▸ **Source data**
________
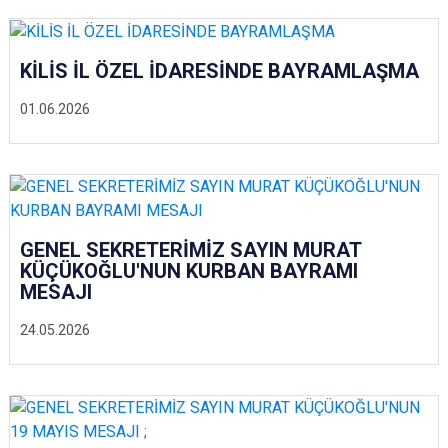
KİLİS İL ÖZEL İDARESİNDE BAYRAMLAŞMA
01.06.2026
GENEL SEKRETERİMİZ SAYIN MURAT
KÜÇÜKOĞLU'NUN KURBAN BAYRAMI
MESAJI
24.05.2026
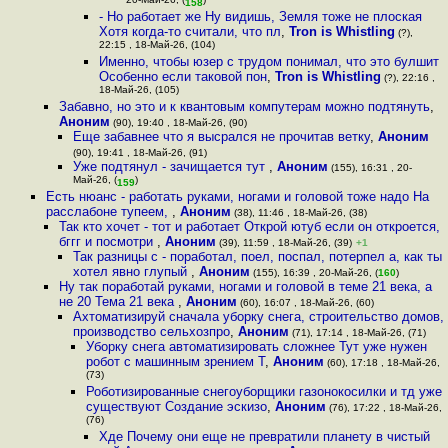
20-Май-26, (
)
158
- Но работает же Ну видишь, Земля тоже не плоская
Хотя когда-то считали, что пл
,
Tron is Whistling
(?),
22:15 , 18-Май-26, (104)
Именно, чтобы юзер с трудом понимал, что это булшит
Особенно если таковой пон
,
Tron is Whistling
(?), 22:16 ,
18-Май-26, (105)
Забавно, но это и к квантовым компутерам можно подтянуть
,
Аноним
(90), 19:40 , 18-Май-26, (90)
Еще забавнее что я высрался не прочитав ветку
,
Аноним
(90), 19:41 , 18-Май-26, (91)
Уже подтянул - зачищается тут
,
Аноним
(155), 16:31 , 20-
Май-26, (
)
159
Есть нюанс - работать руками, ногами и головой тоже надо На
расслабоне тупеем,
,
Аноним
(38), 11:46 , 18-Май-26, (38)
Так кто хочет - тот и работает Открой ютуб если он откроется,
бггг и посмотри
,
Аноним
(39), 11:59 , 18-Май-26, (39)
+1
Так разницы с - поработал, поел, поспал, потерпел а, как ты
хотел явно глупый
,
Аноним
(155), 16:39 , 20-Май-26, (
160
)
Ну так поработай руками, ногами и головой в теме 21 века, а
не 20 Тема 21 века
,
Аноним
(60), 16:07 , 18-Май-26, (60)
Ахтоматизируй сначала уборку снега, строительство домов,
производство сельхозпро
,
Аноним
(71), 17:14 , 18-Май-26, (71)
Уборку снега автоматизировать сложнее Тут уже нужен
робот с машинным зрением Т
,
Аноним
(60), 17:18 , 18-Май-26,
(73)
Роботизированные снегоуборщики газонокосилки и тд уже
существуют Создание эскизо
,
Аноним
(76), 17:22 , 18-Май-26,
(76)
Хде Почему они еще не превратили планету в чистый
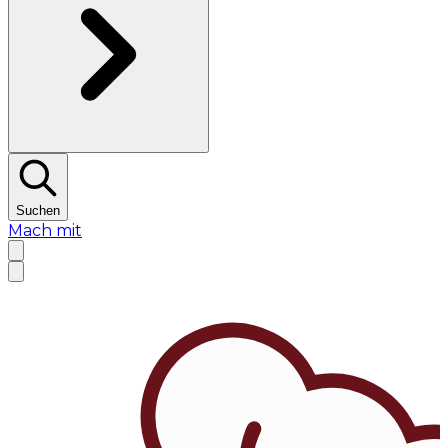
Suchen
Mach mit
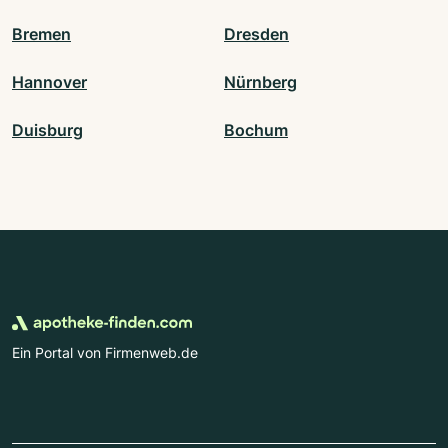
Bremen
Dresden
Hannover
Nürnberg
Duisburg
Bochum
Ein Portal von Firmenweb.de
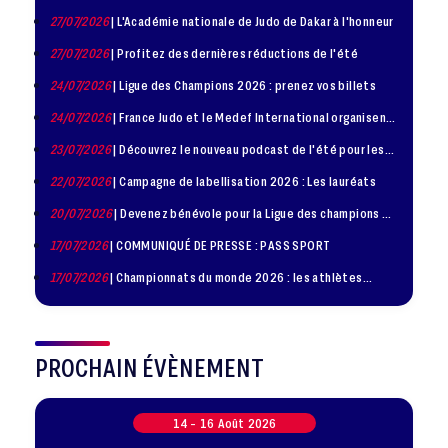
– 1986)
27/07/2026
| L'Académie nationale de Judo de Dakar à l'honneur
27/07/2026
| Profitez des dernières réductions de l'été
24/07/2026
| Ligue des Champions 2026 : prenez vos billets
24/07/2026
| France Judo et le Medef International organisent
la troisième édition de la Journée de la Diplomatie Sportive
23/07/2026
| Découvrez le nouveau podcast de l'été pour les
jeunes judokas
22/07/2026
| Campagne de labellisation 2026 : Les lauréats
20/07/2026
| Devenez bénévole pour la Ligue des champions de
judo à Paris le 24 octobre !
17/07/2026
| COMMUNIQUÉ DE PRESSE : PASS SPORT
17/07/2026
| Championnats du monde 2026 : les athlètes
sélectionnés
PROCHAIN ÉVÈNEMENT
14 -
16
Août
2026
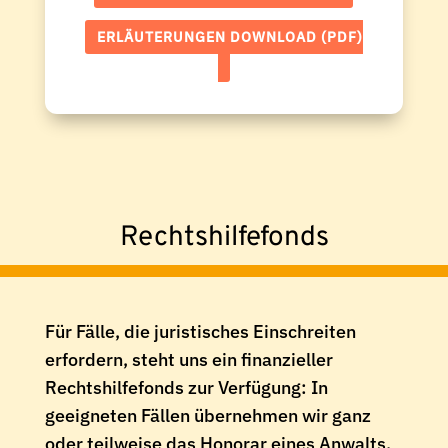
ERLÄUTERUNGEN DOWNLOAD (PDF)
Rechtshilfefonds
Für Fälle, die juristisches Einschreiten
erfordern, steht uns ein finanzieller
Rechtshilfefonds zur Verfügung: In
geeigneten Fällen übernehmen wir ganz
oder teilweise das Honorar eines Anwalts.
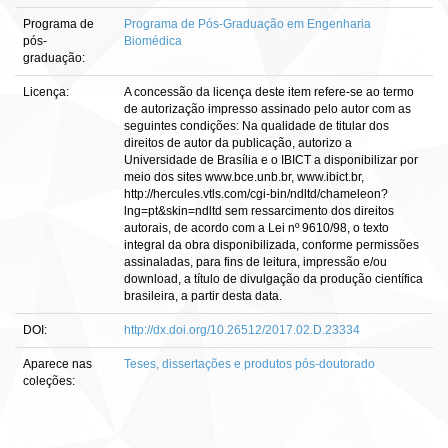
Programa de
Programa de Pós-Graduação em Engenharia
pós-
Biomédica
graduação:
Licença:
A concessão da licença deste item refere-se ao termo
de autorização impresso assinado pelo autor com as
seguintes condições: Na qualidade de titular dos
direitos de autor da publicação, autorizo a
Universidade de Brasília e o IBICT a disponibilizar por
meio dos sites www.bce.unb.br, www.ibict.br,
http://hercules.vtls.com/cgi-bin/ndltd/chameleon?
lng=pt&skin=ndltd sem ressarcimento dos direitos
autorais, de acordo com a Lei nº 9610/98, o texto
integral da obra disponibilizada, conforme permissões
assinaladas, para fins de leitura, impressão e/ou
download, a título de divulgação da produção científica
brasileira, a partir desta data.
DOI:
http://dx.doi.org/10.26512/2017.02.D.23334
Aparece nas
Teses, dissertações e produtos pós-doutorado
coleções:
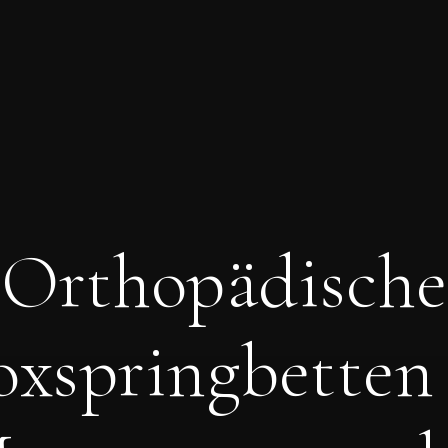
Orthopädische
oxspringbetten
________
▸ **Requirement**
Make a copy of each line in the records above that has the word "Programa".

▸ **Reply to the task**
Programa de
Programa de Pós-Graduação em Engenharia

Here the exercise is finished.